The present invention relates generally to connecting tools used in downhole applications, and more particularly to a connection system for fastening perforating guns together to form a tool string for use in a well.
After a well has been drilled and casing has been cemented in the well, one or more sections of the casing may be perforated using a string of perforating guns. After the perforating string is lowered into the well to a desired depth, the guns in the string are fired to create openings in the casing and to extend perforations into the surrounding formation. Production fluids in the perforated formation can then flow through the perforations and the casing openings into the wellbore.
In deploying a perforating string in a wellbore, the tools are usually assembled into a relatively long and heavy string, with the string suspended over and run into the wellbore. The perforating string includes a number of perforating guns coupled or fastened together in series, along with other components. The perforating guns are generally aligned in a predetermined pattern as a function of the desired perforation of the well formation.
Present fastening practices typically involve assembling the string manually at the surface before running into the wellbore. Such practices may be subject to human error, inefficiencies, and potential safety hazards. Accordingly, a need exists for a system to couple downhole tools together in series to form a tool string that may be automated and that yields a more reliable connection.

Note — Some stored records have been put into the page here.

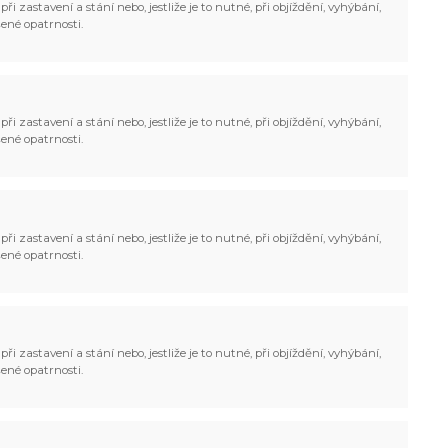
ři zastavení a stání nebo, jestliže je to nutné, při objíždění, vyhýbání,
ené opatrnosti.
ři zastavení a stání nebo, jestliže je to nutné, při objíždění, vyhýbání,
ené opatrnosti.
ři zastavení a stání nebo, jestliže je to nutné, při objíždění, vyhýbání,
ené opatrnosti.
ři zastavení a stání nebo, jestliže je to nutné, při objíždění, vyhýbání,
ené opatrnosti.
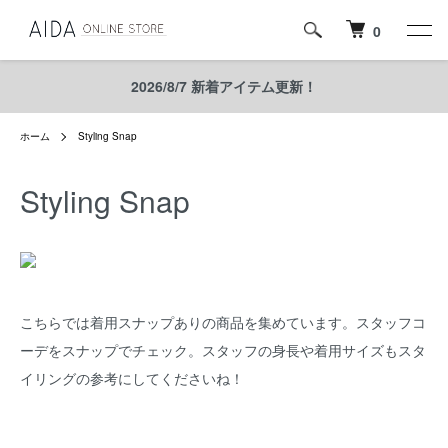
0
2026/8/7 新着アイテム更新！
ホーム
Styling Snap
Styling Snap
こちらでは着用スナップありの商品を集めています。スタッフコ
ーデをスナップでチェック。スタッフの身長や着用サイズもスタ
イリングの参考にしてくださいね！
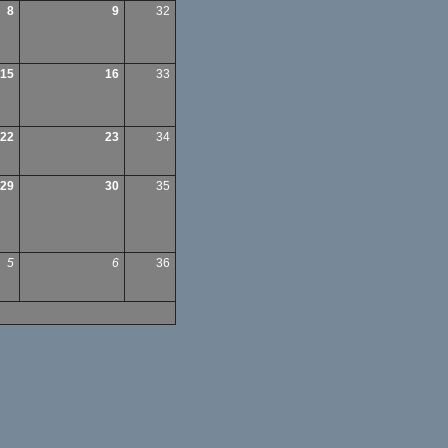
8
9
32
15
16
33
22
23
34
29
30
35
5
6
36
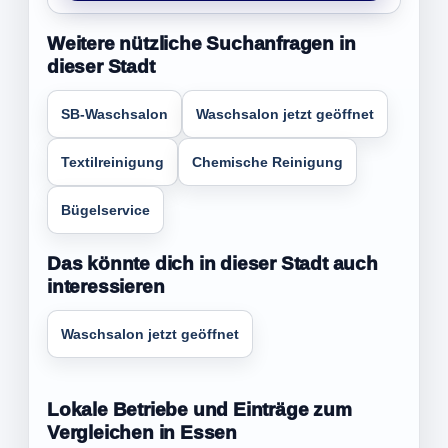
Weitere nützliche Suchanfragen in
dieser Stadt
SB-Waschsalon
Waschsalon jetzt geöffnet
Textilreinigung
Chemische Reinigung
Bügelservice
Das könnte dich in dieser Stadt auch
interessieren
Waschsalon jetzt geöffnet
Lokale Betriebe und Einträge zum
Vergleichen in Essen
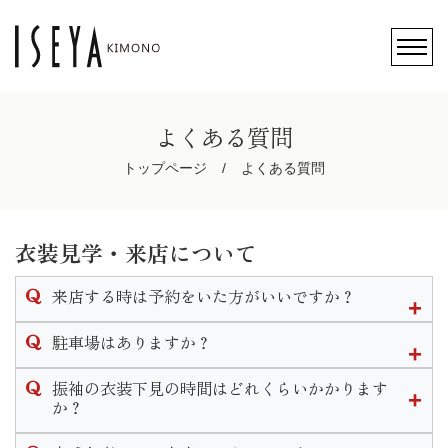
よくある質問
トップページ
よくある質問
衣装見学・来店について
来店する時は予約をいた方がいいですか？
ご予約無しでのご来店も可能ですが、ご予約のお客様を優先
駐車場はありますか？
的にご案内させて頂きますのでお待ちいただく場合がござい
ます。
店頭前にある駐車スペースと店舗裏側にも大型駐車場がござ
振袖の衣装下見の時間はどれくらいかかります
可能な限りご予約をいただきます様お願い致します。
います。
か？
なお、ご予約はこのHP内かお電話にて承ります。
振袖下見の流れは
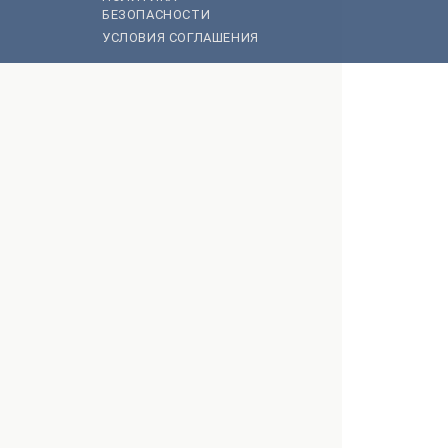
БЕЗОПАСНОСТИ
УСЛОВИЯ СОГЛАШЕНИЯ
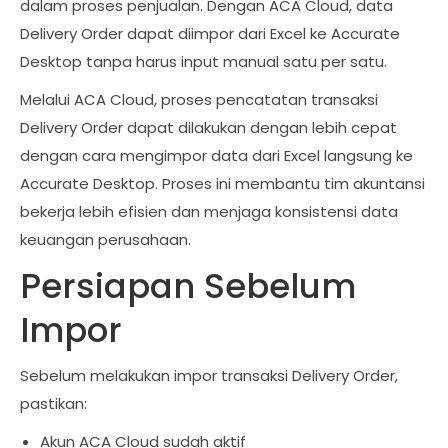
dalam proses penjualan. Dengan ACA Cloud, data
Delivery Order dapat diimpor dari Excel ke Accurate
Desktop tanpa harus input manual satu per satu.
Melalui ACA Cloud, proses pencatatan transaksi
Delivery Order dapat dilakukan dengan lebih cepat
dengan cara mengimpor data dari Excel langsung ke
Accurate Desktop. Proses ini membantu tim akuntansi
bekerja lebih efisien dan menjaga konsistensi data
keuangan perusahaan.
Persiapan Sebelum
Impor
Sebelum melakukan impor transaksi Delivery Order,
pastikan:
Akun ACA Cloud sudah aktif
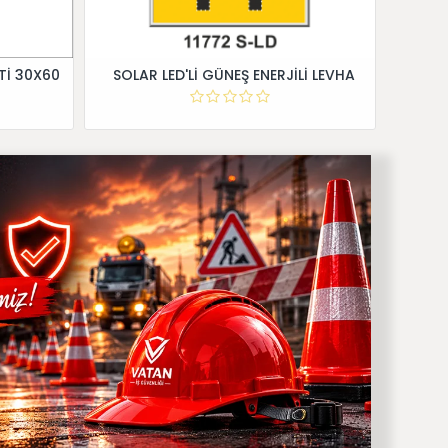
Tİ 30X60
SOLAR LED'Lİ GÜNEŞ ENERJİLİ LEVHA
Dİ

The present invention is directed at providing such a system.
In general, according to one embodiment of the present invention, a system for use in connecting downhole tools together in series to form a tool string is provided.
In general, according to another embodiment of the present invention, a system for connecting downhole tools together in series comprises an upper tool, a lower tool, and a sleeve arranged between the upper and lower tools for locking the tools together.
In general, according to yet another embodiment of the present invention, a system for connecting perforating guns together to form a perforating string comprises an upper gun assembly, a lower gun assembly having an axial bore therethrough for receiving the upper gun assembly, and a locking sleeve arranged between the gun assemblies for orienting the upper gun with respect to the lower gun and for locking the gun assemblies together.
Other or alternative features will be apparent from the following description, from the drawings, and from the claims.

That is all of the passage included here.